When a Hot Rodder Goes Diesel

June 6th, 2011

Tex and images by Kevin Wilson

The age-old adage that “old hot rodders never die; they just get older” couldn’t be more true, especially if you ask Larry Maupin, of Dallas, Texas. He admits that the passion that makes hot rodders automotive enthusiasts never dies but changes as we get older. More specifically, the vehicles change, but the passion to never leave them stock-still remains.

Larry has been a lifelong automotive enthusiast. “I’ve been hot rodding since I was a teenager,” the 62-year-old photographer admits. Among his more classic hot rods is a `57 Chevy and, more recently, a truck hot rod––a Dodge Ram SRT-10 powered by a Viper V-10 motor.

The SRT-10 got him into trucks, so the next creation had to be a truck, a fast one. Enter Larry’s 2002 Dodge 2500 with a 24-valve Cummins diesel under the hood. The truck boasts the street-smart stance Larry loves, but it also has something his other hot rods didn’t: a 600-plus-horsepower diesel under the hood.

Larry admits the transition to diesel wouldn’t have been possible without the help of Bret Sudderth and the ODRA guys in Texas. They helped him make smart choices and got him involved with the Dallas-Ft. Worth Rams and Dallas-Ft. Worth Charity Racing League. Bret also coached Larry on building his first diesel hot rod and, judging from what you see here, I’d say they accomplished their goals.

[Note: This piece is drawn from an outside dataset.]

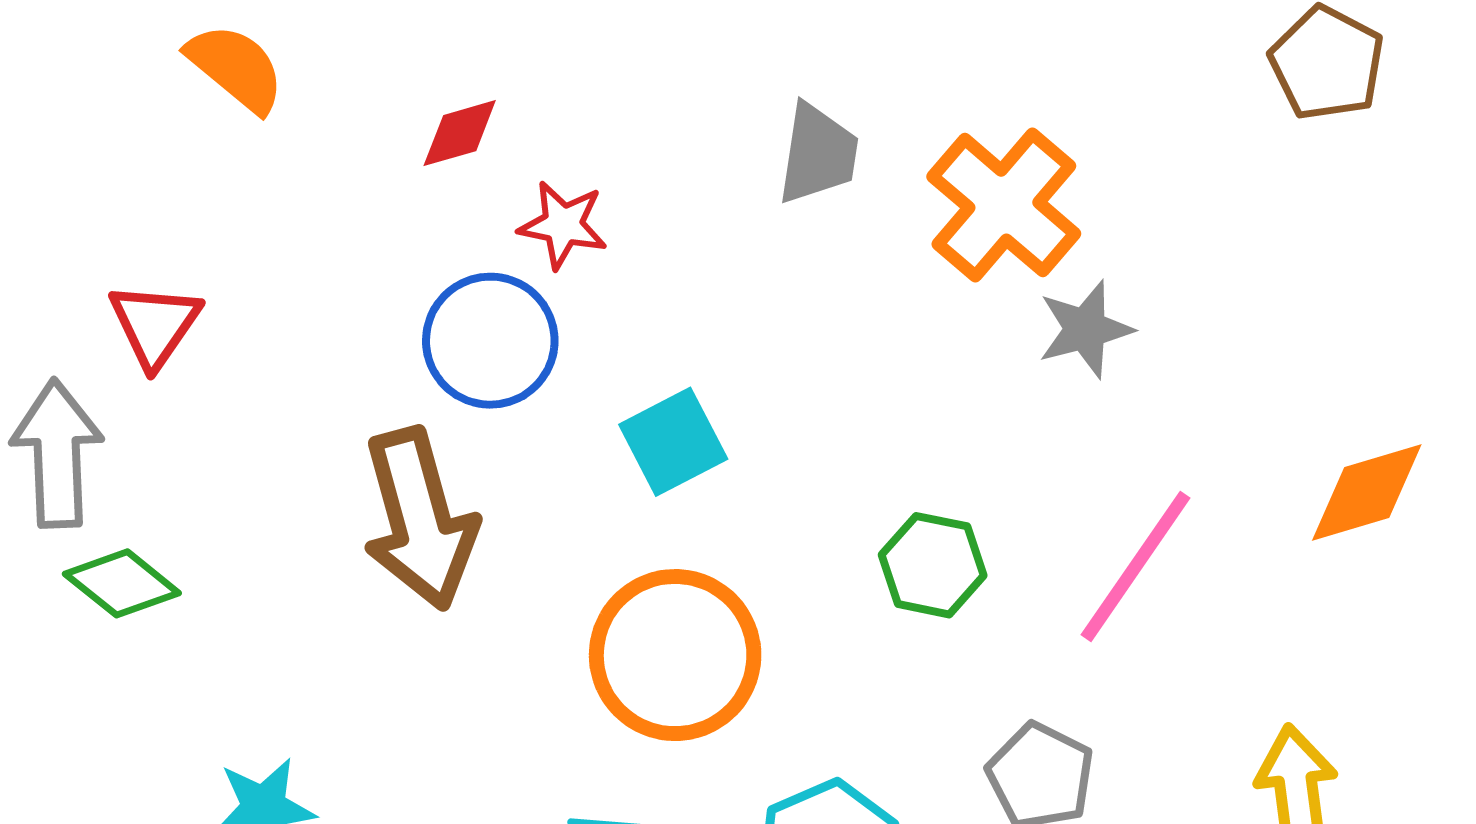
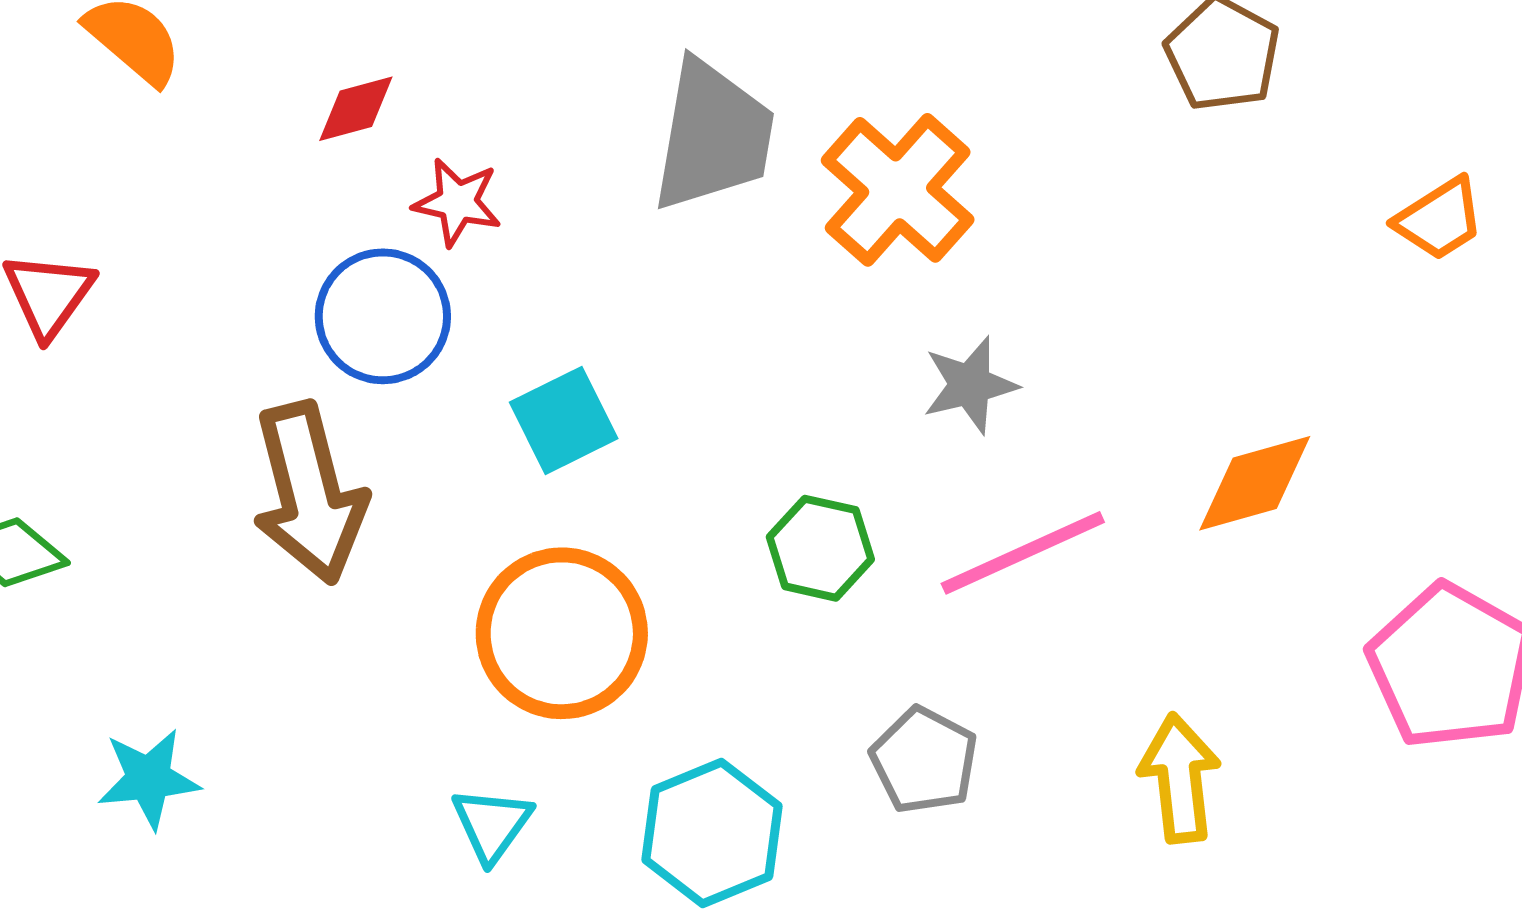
gray trapezoid: (818, 154) -> (713, 136), size x1.5
gray star: (1085, 329) -> (970, 385), moved
pink line: (1136, 566) -> (1023, 553), turned 30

Larry’s project Dodge started out as a stone stock, bright-red 2500 Ram Sport 4×2. The truck was leveled by pulling out two rear leaf springs at the rear and adding a set of Bell Tech Nitro-Drop shocks at each corner. Despite the stock height up front, the 305/50R20 rolling stock tucks nicely. The Nitto HT420s are mounted on 20×12 MB Motoring wheels for a street-smart look.

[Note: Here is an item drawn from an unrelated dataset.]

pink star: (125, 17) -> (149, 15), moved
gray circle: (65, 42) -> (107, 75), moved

A big chunk of the group’s efforts went toward hot rodding the Cummins 24-valve. A FASS 150 fuel system feeds plenty of #2 up to an Industrial Injection Hot Rod VP-44 injection pump. Edge 155 injectors deliver even more fuel to the powerplant.

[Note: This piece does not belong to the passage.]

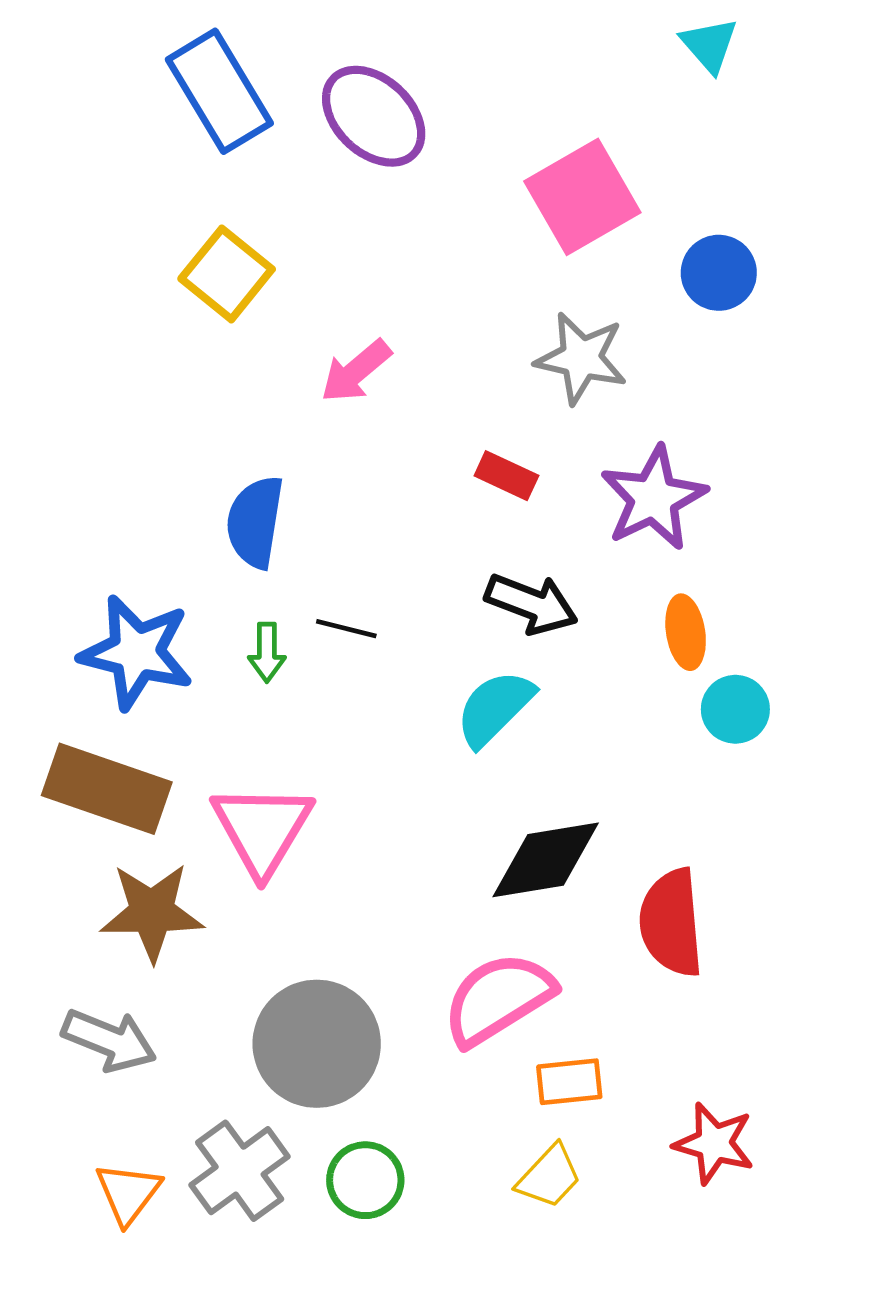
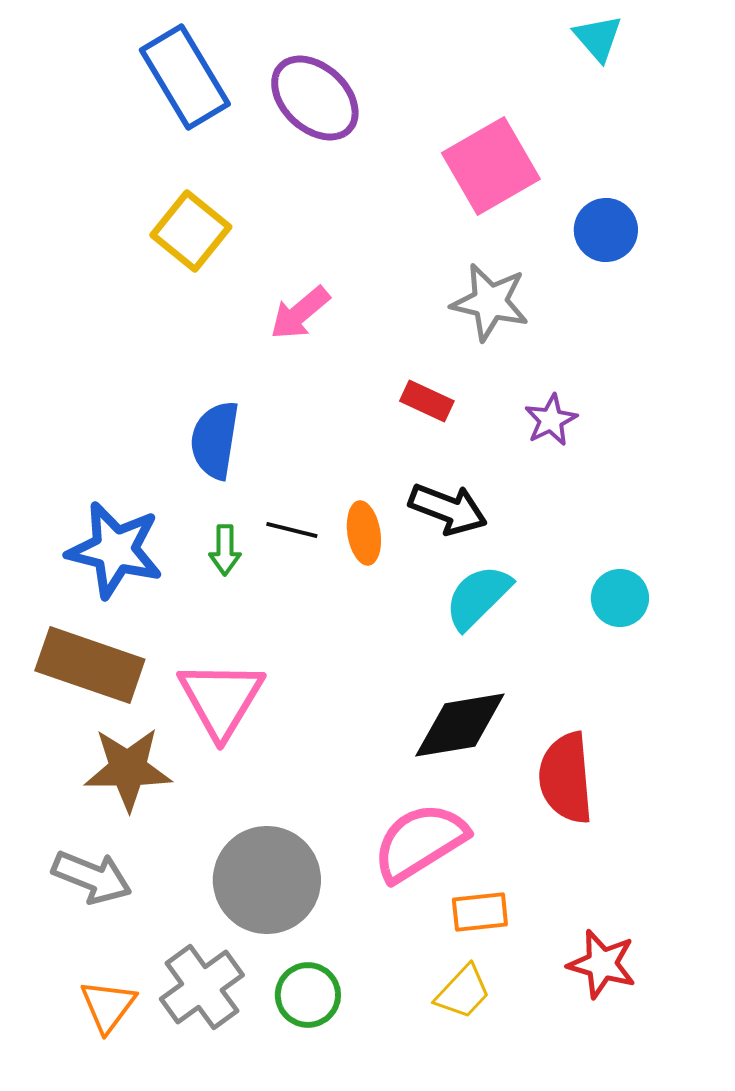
purple star: (654, 498) -> (551, 420), size x0.6
orange ellipse: (686, 632) -> (364, 533), moved
cyan semicircle: (495, 708) -> (478, 597), moved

On the air-management side, an aFe intake and BladeRunner intake manifold feed plenty of air to an Industrial Injection Silver Bullet 64 turbo that makes an easy 48 pounds of boost, according to Larry. A ZEX 300-horse nitrous oxide system adds plenty more go power at the touch of a button, while a 5-inch turbo back exhaust culminates with a 6-inch chrome tip. Tuning is provided via an Adrenaline Quadzilla programmer. According to Larry, the setup generated 634 horsepower and 1,430 lb/ft of torque on the dyno.

Backing up the Cummins is the original 2002 Dodge 4-speed automatic, which was “custom built,” according to Larry. The built 48RE sports a billet torque converter with a 1,400 rpm stall speed and a billet flex plate. A custom valve body was also added. Putting the power to the ground is a set of 4:10 gears out back.

At first glance, we noticed this was one clean second-gen Dodge, even before we found the surprise under the hood. Color-matched Bushwacker fender flares help tuck the wide 20s, while the stock mirrors were replaced with color-matched Street Scene Calview units. Out back is a Lone Star Edition hard tonneau cover fitted with a real Ram SRT-10 wing. Angel Eyes replace the stock headlights for better vision and the custom look at night.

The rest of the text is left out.